2. Labor Day is celebrated in Canada as well as the United States. Oregon was the first state to declare Labor Day as law.
3. There are two different beliefs concerning who founded Labor Day: Some state Peter McGuire, the general secretary of the Brotherhood of Carpenters and Joiners, while others contend that it was in fact Matthew McGuire, a machinist, who founded Labor Day in the United States.
4. The first Labor Day was celebrated in New York City. 10,000 workers took an unpaid holiday to march in the first Labor Day parade.
5. The American Federation of Labor declared in 1909 that the Sunday before Labor Day would be Labor Sunday on which the spiritual and educational ideas of the labor movement would be emphasized.
6. Labor Day was founded when many in America worked 16 hour days in harsh work environments.
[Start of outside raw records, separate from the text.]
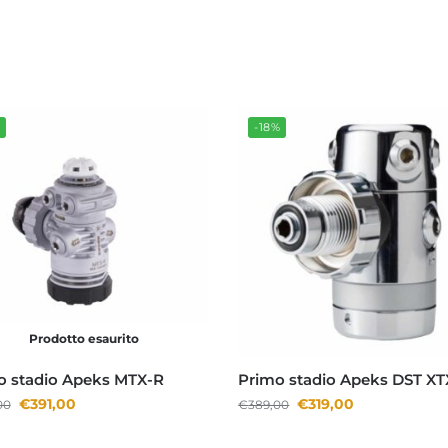
%
-18%
Prodotto esaurito
o stadio Apeks MTX-R
Primo stadio Apeks DST XT
€
391,00
€
319,00
00
€
389,00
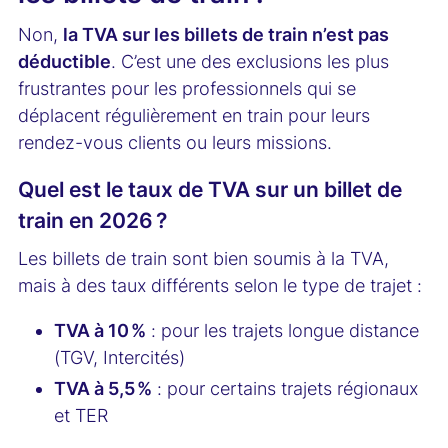
Non,
la TVA sur les billets de train n’est pas
déductible
. C’est une des exclusions les plus
frustrantes pour les professionnels qui se
déplacent régulièrement en train pour leurs
rendez-vous clients ou leurs missions.
Quel est le taux de TVA sur un billet de
train en 2026 ?
Les billets de train sont bien soumis à la TVA,
mais à des taux différents selon le type de trajet :
TVA à 10 %
: pour les trajets longue distance
(TGV, Intercités)
TVA à 5,5 %
: pour certains trajets régionaux
et TER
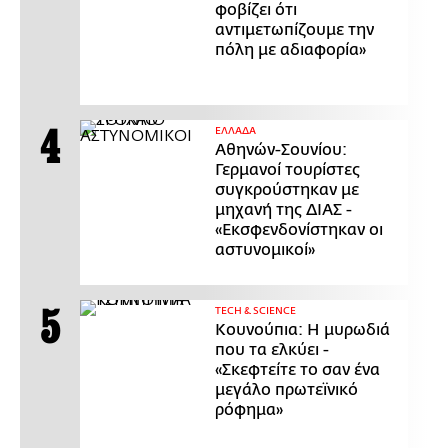
φοβίζει ότι
αντιμετωπίζουμε την
πόλη με αδιαφορία»
ΕΛΛΑΔΑ
Αθηνών-Σουνίου:
Γερμανοί τουρίστες
συγκρούστηκαν με
μηχανή της ΔΙΑΣ -
«Εκσφενδονίστηκαν οι
αστυνομικοί»
ΤECH & SCIENCE
Κουνούπια: Η μυρωδιά
που τα ελκύει -
«Σκεφτείτε το σαν ένα
μεγάλο πρωτεϊνικό
ρόφημα»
It was considered a day to recognize the challenges and the rights of workers.
7. The first Labor Day was really a rally for the adoption of eight hour work days and other more suitable working conditions.
8. Many other countries celebrate May Day a holiday very similar to our Labor Day, dedicated to workers' rights.
9. A union known as the Knights of Labor were responsible for organizing the first Labor Day demonstration.
10. Detroit was the biggest player in the early days of the labor movement. Workers demanded that their days be shortened to 10 hours and their pay be raised to 2 dollars an hour, which was considered a steep wage in that day.